───── EXCERPTED DATA ─────

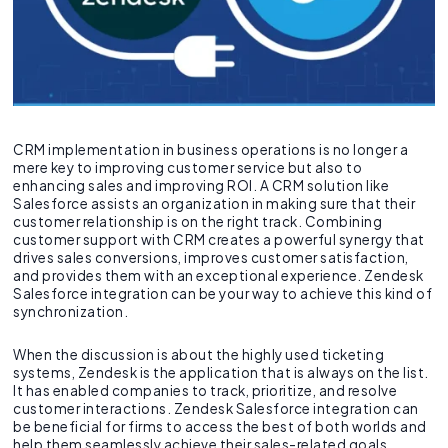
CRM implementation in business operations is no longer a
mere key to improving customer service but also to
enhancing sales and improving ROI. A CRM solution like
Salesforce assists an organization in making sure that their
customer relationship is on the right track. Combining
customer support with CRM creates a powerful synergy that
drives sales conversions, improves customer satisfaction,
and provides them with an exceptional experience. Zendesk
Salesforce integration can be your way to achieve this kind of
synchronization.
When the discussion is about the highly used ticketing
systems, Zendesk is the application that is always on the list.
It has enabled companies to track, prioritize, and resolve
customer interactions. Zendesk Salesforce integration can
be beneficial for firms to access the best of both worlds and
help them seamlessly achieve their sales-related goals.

─────
───── EXCERPTED DATA ─────

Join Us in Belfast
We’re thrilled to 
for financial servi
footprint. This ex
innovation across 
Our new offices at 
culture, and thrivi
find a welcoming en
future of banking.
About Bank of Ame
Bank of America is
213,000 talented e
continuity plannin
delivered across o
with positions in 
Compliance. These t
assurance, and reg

─────
───── EXCERPTED DATA ─────

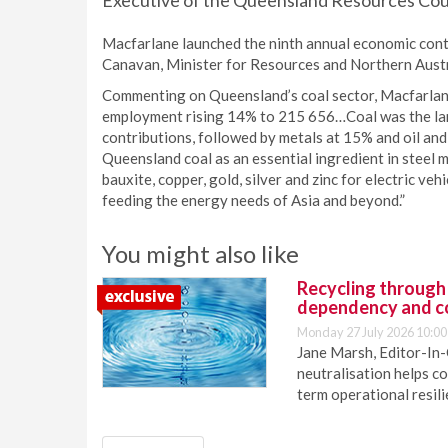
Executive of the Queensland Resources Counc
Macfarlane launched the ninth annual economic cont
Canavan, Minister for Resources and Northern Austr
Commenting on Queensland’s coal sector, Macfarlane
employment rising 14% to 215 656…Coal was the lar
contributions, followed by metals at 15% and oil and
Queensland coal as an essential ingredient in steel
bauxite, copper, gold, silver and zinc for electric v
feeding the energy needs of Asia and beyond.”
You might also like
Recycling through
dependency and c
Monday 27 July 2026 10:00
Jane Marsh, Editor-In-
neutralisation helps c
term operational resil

─────

■ **WHAT THE EXERCISE ASKS**
Using the entries above, repeat only the lines from the one containing "future of banking." through the one containing "assurance, and reg", end lines included.

■ **FINISHED TASK**
future of banking.
About Bank of Ame
Bank of America is
213,000 talented e
continuity plannin
delivered across o
with positions in 
Compliance. These t
assurance, and reg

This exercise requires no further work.